In the meantime, the accused is left in suspended animation, usually, with her or his personal liberty curtailed, if not altogether denied, and victims and their families unable to have closure.

Committal proceedings – the stage when a magistrate compiles the evidence after a person is arraigned in connection with serious criminal cases – have, by law, to be concluded within a month, though they can be extended to three if the attorney general feels more evidence is required before deciding whether to issue a bill of indictment. This is the root cause of the delays.

The situation started getting out of hand in the mid-1970s when the number of cases kept rising but the Magistrates Court’s complement was rather small. Until the early 1970s, magistrates seem­ed to cope, but not the attorney general and, gradually, it became the practice to refer the case back to the presiding magistrate, even if to collect some inconsequential evidence, thus winning time to go through the growing workload.

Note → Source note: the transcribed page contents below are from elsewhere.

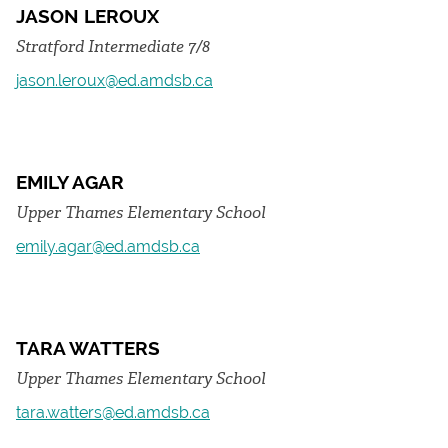
JASON LEROUX
Stratford Intermediate 7/8
jason.leroux@ed.amdsb.ca
EMILY AGAR
Upper Thames Elementary School
emily.agar@ed.amdsb.ca
TARA WATTERS
Upper Thames Elementary School
tara.watters@ed.amdsb.ca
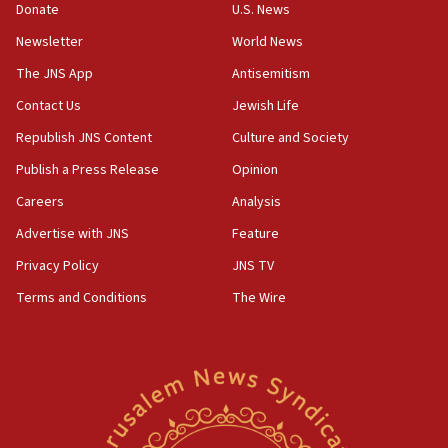
Netanyahu: No Palestinian state while I am prime minister
Donate
U.S. News
11:22
Newsletter
World News
Israeli families enter new town in northern Samaria
The JNS App
Antisemitism
11:04
Contact Us
Jewish Life
Netanyahu: Israel rejects Board of Peace roadmap on
Hamas disarmament
Republish JNS Content
Culture and Society
10:48
Publish a Press Release
Opinion
Sen. Cruz: ‘Terrorists are celebrating’ El-Sayed’s victory
Careers
Analysis
10:40
Advertise with JNS
Feature
Nefesh B’Nefesh brings 100,000th immigrant to Israel
Privacy Policy
JNS TV
10:11
Terms and Conditions
The Wire
Iranian outlet claims ‘first video’ of Supreme Leader
Mojtaba Khamenei
09:53
CENTCOM: 53 commercial vessels redirected under Iran
blockade
09:42
Report: Pentagon presses arms makers to ramp up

The time for the conclusion of the magisterial inquiry started slowly being extended in the hope that all the evidence would be compiled, and so avoid referrals, but it did not work out that way. A genuine attempt to fix the problem gave many the impression that time is not of the essence, when, of course, it is, in cri­mi­nal proceedings more than in civil cases.

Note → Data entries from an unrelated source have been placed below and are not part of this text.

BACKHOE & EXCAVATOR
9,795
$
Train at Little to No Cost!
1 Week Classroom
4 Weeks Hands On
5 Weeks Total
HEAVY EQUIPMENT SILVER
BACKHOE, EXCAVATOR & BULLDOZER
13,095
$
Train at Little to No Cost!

The matter has now been raised by the justice shadow minister who deems reforming the system as opportune, arguing it could shorten certain criminal procedures by long months.

Statistics available on the courts’ website show there were 2,185 pending commital proceedings before the Magistrates Court in July. Magistrates were also handling 1,405 inquiries. So any action that can be taken to ease this backlog and speed up proceedings would be welcome. However, a prudent approach must be adopted.

One cannot overlook the so-called discovery aspect in committal proceedings, which allows the accused to know well in advance what the evidence against him consists of, and so prepare the defence accordingly.

Immediately dropping the compilation stage altogether would probably be counterproductive and, therefore, other alternatives should be considered, because there could be too much at risk in terms of the administration of justice.

Those jurisdictions, like the UK, that removed the committal stage altogether first went through a long period during which structures and institutions were strengthened and independent regulatory bodies tested. The temptation of going for a piecemeal reform and adopting changes in fits and starts must, therefore, be avoided at all costs.

A three-pronged approach could be adopted to ensure as fair and as efficient method as possible.

First, it should be ensured there are enough magistrates to conduct the compilation of evidence within the shortest possible time – not exceeding one month – by collecting all the available evidence, not just a fraction, as often happens, before declaring there are sufficient grounds to issue a bill of indictment.

Second, the Commission for the Administration of Justice should ensure that the quality of the magistrates appointed to sit on such proceedings and eventual judgment is of the highest standard possible.

Third, remedies and sanctions should be in place in the eventuality that police officers and/or the attorney general drag their feet.

The ultimate aim should always be to protect the accused, the injured party, the administration of justice and, ultimately, society itself.